• Assignment: Isolate every line in the data with the string "Ручка" and copy it.

Source information: Begin

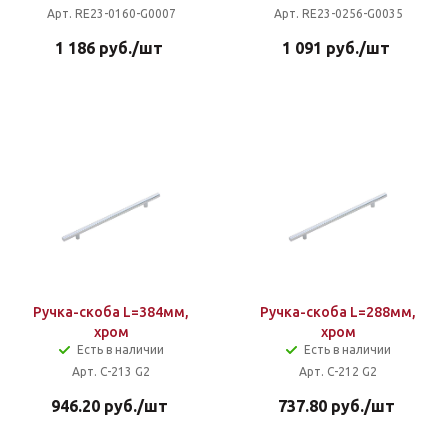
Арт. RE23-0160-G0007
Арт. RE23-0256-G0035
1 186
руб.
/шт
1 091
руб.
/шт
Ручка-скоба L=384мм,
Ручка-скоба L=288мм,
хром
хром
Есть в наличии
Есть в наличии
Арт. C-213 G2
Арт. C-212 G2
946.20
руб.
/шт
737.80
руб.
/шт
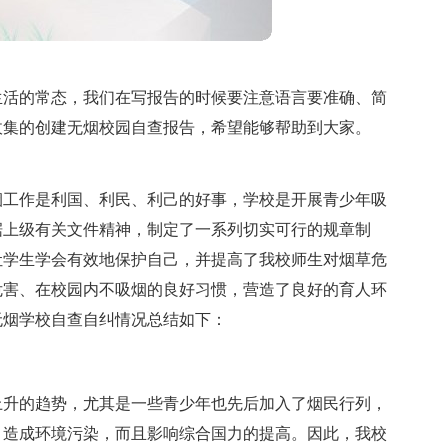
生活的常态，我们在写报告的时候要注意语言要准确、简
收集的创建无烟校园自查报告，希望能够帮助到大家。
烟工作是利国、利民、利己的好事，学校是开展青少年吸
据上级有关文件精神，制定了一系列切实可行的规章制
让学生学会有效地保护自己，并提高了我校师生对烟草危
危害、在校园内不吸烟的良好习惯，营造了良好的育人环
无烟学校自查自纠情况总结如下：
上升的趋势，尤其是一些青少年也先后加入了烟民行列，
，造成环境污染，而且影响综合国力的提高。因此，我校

Source information: End

• Exercise solution:
Ручка-скоба L=384мм,
Ручка-скоба L=288мм,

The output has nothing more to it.